**Supplied entries:**
------------------------------

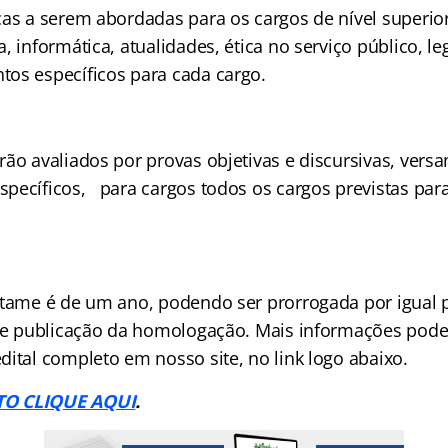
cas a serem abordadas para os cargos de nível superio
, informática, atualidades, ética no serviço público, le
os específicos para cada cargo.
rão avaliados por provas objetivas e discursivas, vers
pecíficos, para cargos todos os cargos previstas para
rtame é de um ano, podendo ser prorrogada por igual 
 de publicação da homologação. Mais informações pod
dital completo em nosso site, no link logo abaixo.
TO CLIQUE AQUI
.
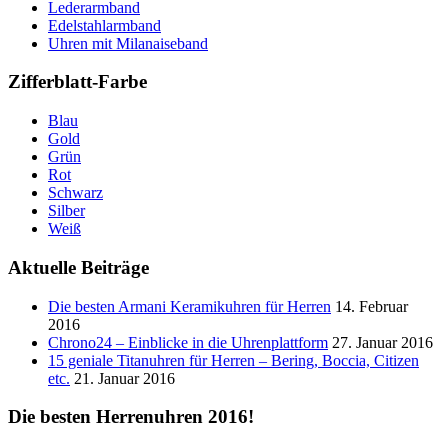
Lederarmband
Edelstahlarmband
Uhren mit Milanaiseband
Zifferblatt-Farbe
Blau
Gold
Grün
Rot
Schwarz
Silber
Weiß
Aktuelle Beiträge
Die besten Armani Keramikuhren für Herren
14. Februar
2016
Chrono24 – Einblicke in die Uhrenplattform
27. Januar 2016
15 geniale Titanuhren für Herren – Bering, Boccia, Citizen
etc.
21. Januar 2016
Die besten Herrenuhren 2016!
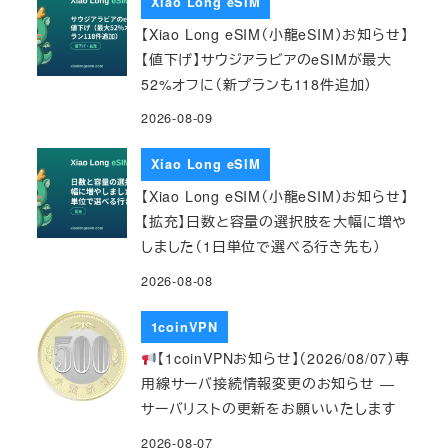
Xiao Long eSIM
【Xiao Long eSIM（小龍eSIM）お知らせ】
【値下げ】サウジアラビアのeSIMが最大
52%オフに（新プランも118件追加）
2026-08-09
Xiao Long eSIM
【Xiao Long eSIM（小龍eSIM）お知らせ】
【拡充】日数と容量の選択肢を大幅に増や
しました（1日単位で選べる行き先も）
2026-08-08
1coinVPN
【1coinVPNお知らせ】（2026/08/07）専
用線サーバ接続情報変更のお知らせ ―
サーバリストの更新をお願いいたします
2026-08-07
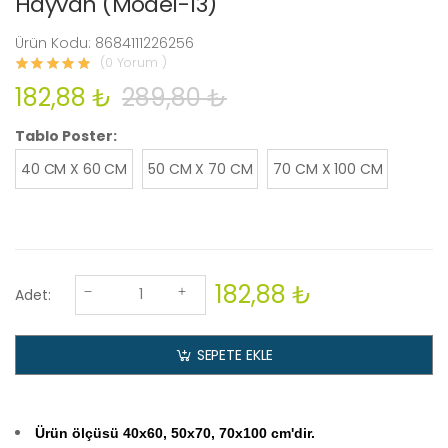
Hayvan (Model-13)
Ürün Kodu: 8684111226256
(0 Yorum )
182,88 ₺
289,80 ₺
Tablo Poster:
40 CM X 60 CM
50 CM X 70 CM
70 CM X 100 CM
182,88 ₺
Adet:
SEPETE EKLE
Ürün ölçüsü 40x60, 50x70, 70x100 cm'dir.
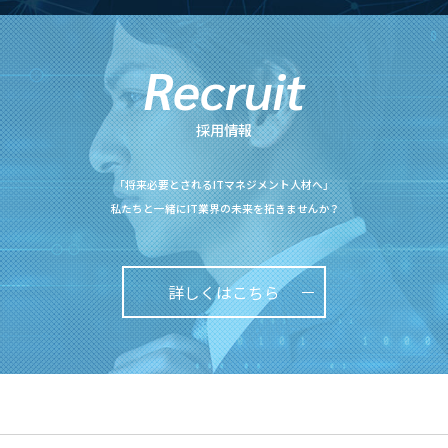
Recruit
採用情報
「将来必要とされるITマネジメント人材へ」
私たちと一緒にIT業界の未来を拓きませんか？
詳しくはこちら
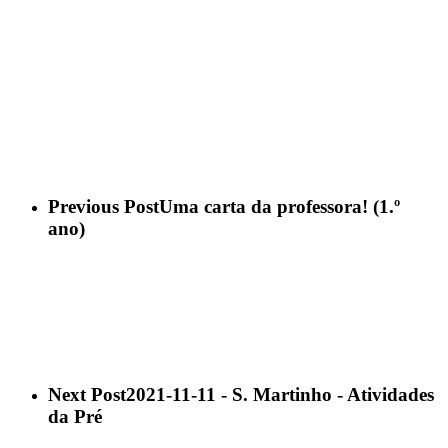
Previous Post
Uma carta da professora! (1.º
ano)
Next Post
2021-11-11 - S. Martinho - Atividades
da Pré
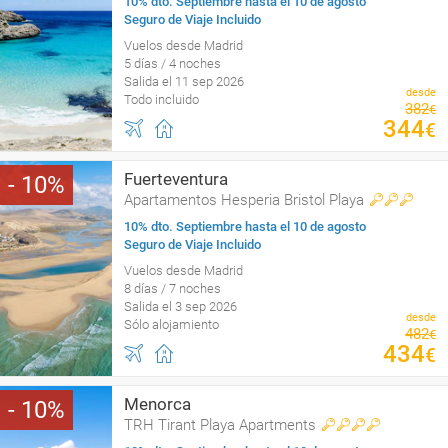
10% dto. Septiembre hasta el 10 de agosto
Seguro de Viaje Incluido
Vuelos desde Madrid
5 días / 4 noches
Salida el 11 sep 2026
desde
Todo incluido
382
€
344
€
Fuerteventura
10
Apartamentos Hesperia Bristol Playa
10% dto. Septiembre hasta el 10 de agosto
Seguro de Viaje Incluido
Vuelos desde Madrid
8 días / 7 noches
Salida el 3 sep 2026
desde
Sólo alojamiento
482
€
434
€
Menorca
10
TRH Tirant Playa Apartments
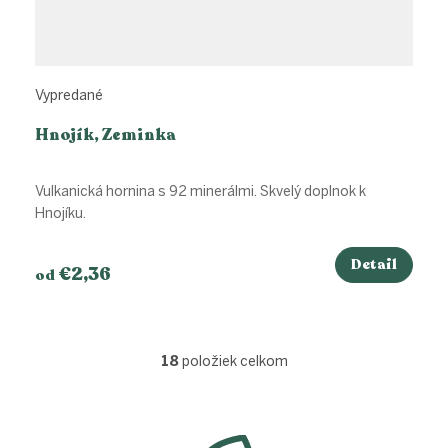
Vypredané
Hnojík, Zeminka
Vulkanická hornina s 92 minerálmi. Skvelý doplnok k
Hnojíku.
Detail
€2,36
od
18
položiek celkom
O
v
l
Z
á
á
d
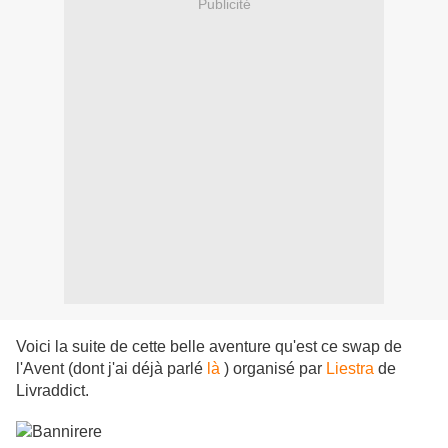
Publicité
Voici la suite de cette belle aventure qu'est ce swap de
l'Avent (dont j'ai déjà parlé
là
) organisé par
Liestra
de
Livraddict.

------------------------------

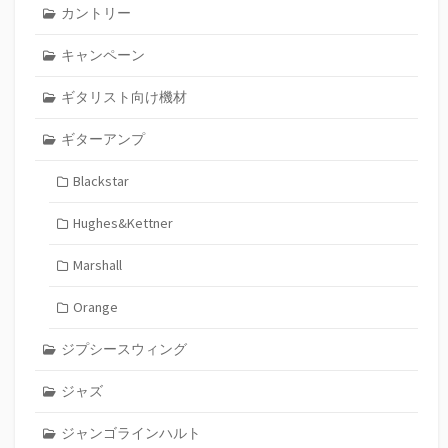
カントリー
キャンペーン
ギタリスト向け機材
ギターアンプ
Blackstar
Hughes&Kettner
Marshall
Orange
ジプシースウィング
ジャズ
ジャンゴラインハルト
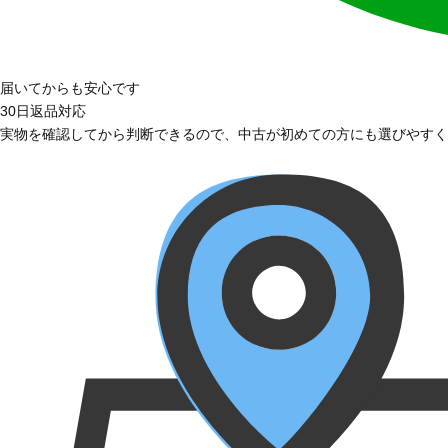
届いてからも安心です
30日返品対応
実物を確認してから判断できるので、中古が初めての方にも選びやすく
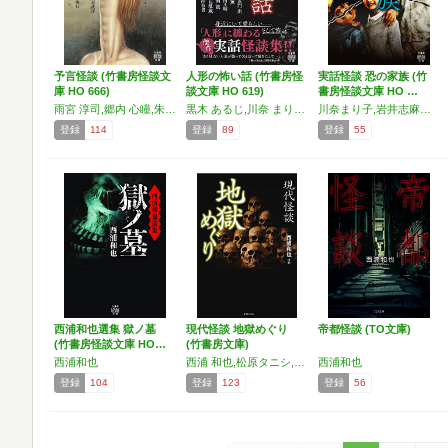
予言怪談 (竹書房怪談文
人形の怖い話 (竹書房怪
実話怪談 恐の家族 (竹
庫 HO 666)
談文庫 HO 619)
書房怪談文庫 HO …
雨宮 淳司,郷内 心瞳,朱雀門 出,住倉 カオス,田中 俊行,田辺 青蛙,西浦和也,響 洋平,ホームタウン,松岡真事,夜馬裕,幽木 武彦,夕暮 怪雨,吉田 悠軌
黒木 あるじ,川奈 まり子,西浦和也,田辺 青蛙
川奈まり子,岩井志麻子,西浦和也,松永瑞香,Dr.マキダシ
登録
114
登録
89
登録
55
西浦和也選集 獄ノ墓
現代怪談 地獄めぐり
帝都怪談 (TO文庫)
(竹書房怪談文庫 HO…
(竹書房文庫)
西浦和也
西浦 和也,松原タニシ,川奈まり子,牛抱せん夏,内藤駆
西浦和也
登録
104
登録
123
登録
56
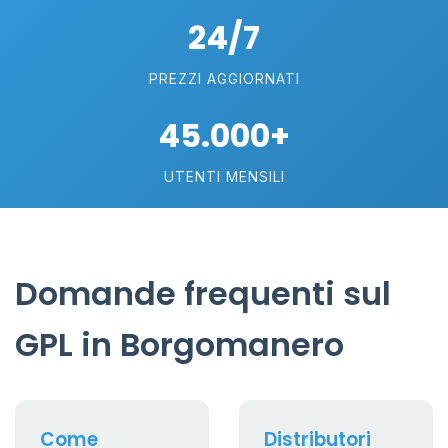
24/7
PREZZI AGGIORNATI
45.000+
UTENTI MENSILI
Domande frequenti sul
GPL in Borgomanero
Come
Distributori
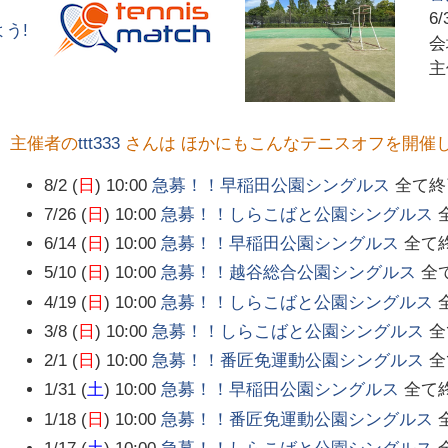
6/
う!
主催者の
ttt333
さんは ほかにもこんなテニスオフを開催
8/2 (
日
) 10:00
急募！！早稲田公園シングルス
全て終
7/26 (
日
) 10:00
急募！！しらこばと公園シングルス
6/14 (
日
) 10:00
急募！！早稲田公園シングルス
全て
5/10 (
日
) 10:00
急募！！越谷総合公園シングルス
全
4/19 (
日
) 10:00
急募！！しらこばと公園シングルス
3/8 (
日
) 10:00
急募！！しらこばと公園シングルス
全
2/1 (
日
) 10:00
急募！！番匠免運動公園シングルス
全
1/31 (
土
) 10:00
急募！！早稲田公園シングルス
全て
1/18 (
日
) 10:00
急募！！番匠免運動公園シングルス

------------------------------

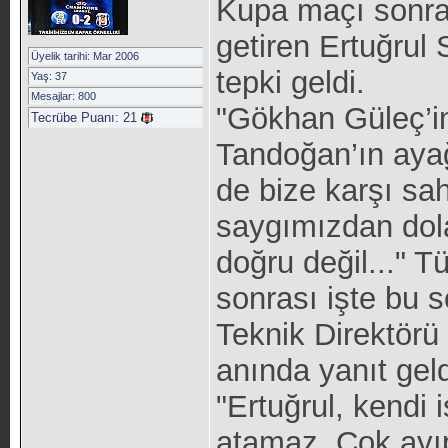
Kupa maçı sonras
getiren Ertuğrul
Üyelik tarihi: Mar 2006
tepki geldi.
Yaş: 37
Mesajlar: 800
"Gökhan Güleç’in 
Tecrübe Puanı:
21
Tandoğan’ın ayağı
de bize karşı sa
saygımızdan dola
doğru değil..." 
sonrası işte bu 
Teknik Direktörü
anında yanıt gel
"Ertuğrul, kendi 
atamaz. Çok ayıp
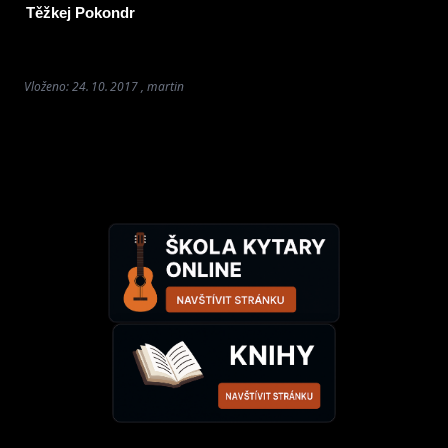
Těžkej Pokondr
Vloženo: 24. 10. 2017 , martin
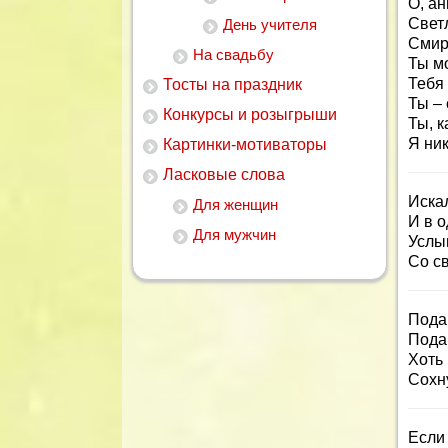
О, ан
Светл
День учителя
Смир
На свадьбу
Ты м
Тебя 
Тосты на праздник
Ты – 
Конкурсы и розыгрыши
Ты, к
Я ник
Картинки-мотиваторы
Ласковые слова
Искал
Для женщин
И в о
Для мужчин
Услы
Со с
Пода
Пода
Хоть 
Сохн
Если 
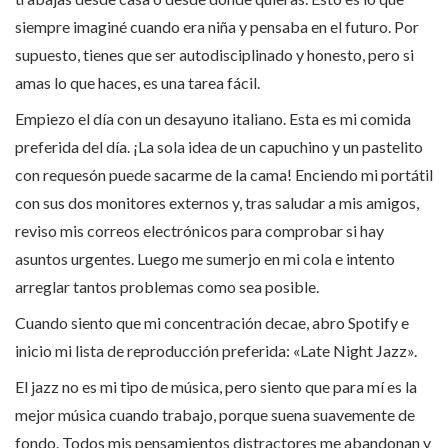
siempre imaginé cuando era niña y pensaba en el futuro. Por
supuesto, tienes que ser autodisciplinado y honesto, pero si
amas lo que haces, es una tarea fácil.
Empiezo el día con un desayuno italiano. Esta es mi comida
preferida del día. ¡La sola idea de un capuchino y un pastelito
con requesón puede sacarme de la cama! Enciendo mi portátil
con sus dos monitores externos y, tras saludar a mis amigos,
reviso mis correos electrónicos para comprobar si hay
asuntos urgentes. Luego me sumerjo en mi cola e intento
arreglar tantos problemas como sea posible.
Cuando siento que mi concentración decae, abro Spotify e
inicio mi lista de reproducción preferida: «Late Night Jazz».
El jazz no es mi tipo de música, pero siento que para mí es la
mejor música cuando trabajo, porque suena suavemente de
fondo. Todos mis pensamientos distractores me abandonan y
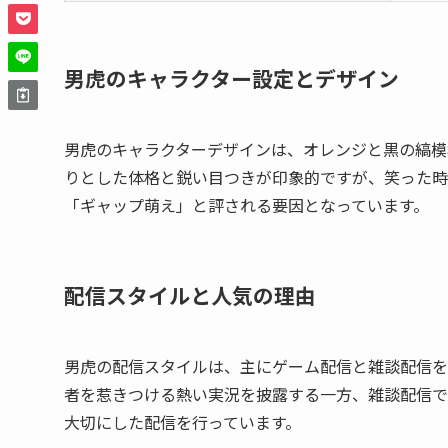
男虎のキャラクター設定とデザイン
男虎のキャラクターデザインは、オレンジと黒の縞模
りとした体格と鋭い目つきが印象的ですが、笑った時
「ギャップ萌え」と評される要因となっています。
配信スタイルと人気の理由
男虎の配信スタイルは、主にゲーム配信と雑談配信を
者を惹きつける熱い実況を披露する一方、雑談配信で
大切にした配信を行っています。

------------------------------

**What the task asks:**
Search the entries for the word "siento", then gather every line that has it.

**Result for this exercise:**
Cuando siento que mi concentración decae, abro Spotify e
El jazz no es mi tipo de música, pero siento que para mí es la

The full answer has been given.